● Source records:
━━━
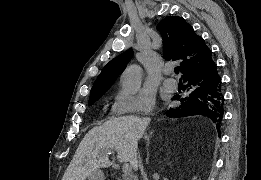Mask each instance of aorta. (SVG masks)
<instances>
[{
    "label": "aorta",
    "instance_id": "aorta-1",
    "mask_svg": "<svg viewBox=\"0 0 261 180\" xmlns=\"http://www.w3.org/2000/svg\"><path fill=\"white\" fill-rule=\"evenodd\" d=\"M142 70L138 65L128 66L122 74V87L128 91L136 92L141 85Z\"/></svg>",
    "mask_w": 261,
    "mask_h": 180
}]
</instances>
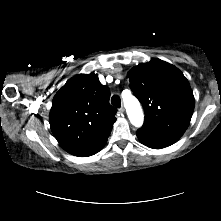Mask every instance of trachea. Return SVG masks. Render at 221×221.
<instances>
[{
    "instance_id": "obj_1",
    "label": "trachea",
    "mask_w": 221,
    "mask_h": 221,
    "mask_svg": "<svg viewBox=\"0 0 221 221\" xmlns=\"http://www.w3.org/2000/svg\"><path fill=\"white\" fill-rule=\"evenodd\" d=\"M111 103H112L114 106H116L117 108H120V106H121V100H120L119 96L114 95V96L112 97V99H111Z\"/></svg>"
}]
</instances>
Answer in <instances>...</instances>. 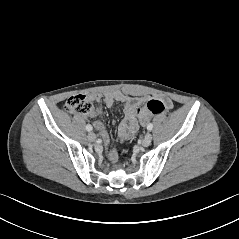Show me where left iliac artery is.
Here are the masks:
<instances>
[{
	"label": "left iliac artery",
	"mask_w": 239,
	"mask_h": 239,
	"mask_svg": "<svg viewBox=\"0 0 239 239\" xmlns=\"http://www.w3.org/2000/svg\"><path fill=\"white\" fill-rule=\"evenodd\" d=\"M153 129V124L152 123H149L147 125V130L151 131Z\"/></svg>",
	"instance_id": "obj_1"
}]
</instances>
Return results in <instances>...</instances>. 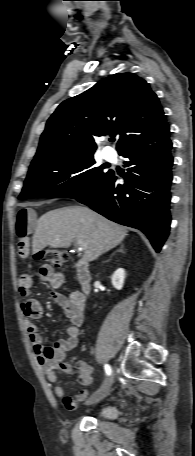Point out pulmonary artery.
Listing matches in <instances>:
<instances>
[{
	"label": "pulmonary artery",
	"mask_w": 195,
	"mask_h": 456,
	"mask_svg": "<svg viewBox=\"0 0 195 456\" xmlns=\"http://www.w3.org/2000/svg\"><path fill=\"white\" fill-rule=\"evenodd\" d=\"M103 156L107 160H112L114 158V151L110 147H105L103 149Z\"/></svg>",
	"instance_id": "1"
}]
</instances>
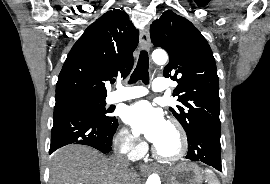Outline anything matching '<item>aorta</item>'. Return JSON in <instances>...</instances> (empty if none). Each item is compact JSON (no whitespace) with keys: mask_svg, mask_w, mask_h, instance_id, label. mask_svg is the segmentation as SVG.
<instances>
[{"mask_svg":"<svg viewBox=\"0 0 270 184\" xmlns=\"http://www.w3.org/2000/svg\"><path fill=\"white\" fill-rule=\"evenodd\" d=\"M152 59L155 63L161 65L166 63L168 56L165 51H155L152 54ZM146 184H161L160 177L157 174H151L148 177Z\"/></svg>","mask_w":270,"mask_h":184,"instance_id":"762f6f07","label":"aorta"}]
</instances>
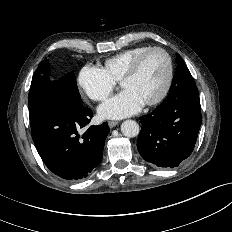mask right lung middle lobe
Here are the masks:
<instances>
[{"label":"right lung middle lobe","mask_w":232,"mask_h":232,"mask_svg":"<svg viewBox=\"0 0 232 232\" xmlns=\"http://www.w3.org/2000/svg\"><path fill=\"white\" fill-rule=\"evenodd\" d=\"M58 86L71 96L73 100L81 103V97L74 74L69 73L58 80L51 78L48 60L42 61L34 72L28 95L31 127L39 122L42 114L47 109V100L52 97L55 93V88Z\"/></svg>","instance_id":"right-lung-middle-lobe-1"}]
</instances>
━━━
● Problem to work on: Which lines run from the one containing "Outline anything matching" through the last line of the entries above? Output them exactly, both ends included, with no pictures.

● Output for this task:
Outline anything matching '<item>aorta</item>'. Return JSON in <instances>...</instances> (empty if none). Each item is compact JSON (no whitespace) with keys: mask_svg, mask_w, mask_h, instance_id, label. mask_svg is the segmentation as SVG.
<instances>
[{"mask_svg":"<svg viewBox=\"0 0 270 184\" xmlns=\"http://www.w3.org/2000/svg\"><path fill=\"white\" fill-rule=\"evenodd\" d=\"M152 59L155 63L161 65L166 63L168 56L165 51H155L152 54ZM146 184H161L160 177L157 174H151L148 177Z\"/></svg>","mask_w":270,"mask_h":184,"instance_id":"762f6f07","label":"aorta"}]
</instances>
mask right lung middle lobe
Here are the masks:
<instances>
[{"label":"right lung middle lobe","mask_w":232,"mask_h":232,"mask_svg":"<svg viewBox=\"0 0 232 232\" xmlns=\"http://www.w3.org/2000/svg\"><path fill=\"white\" fill-rule=\"evenodd\" d=\"M58 86L71 96L73 100L81 103V97L74 74L69 73L58 80L51 78L48 60L42 61L34 72L28 95L31 127L39 122L42 114L47 109V100L52 97L55 93V88Z\"/></svg>","instance_id":"right-lung-middle-lobe-1"}]
</instances>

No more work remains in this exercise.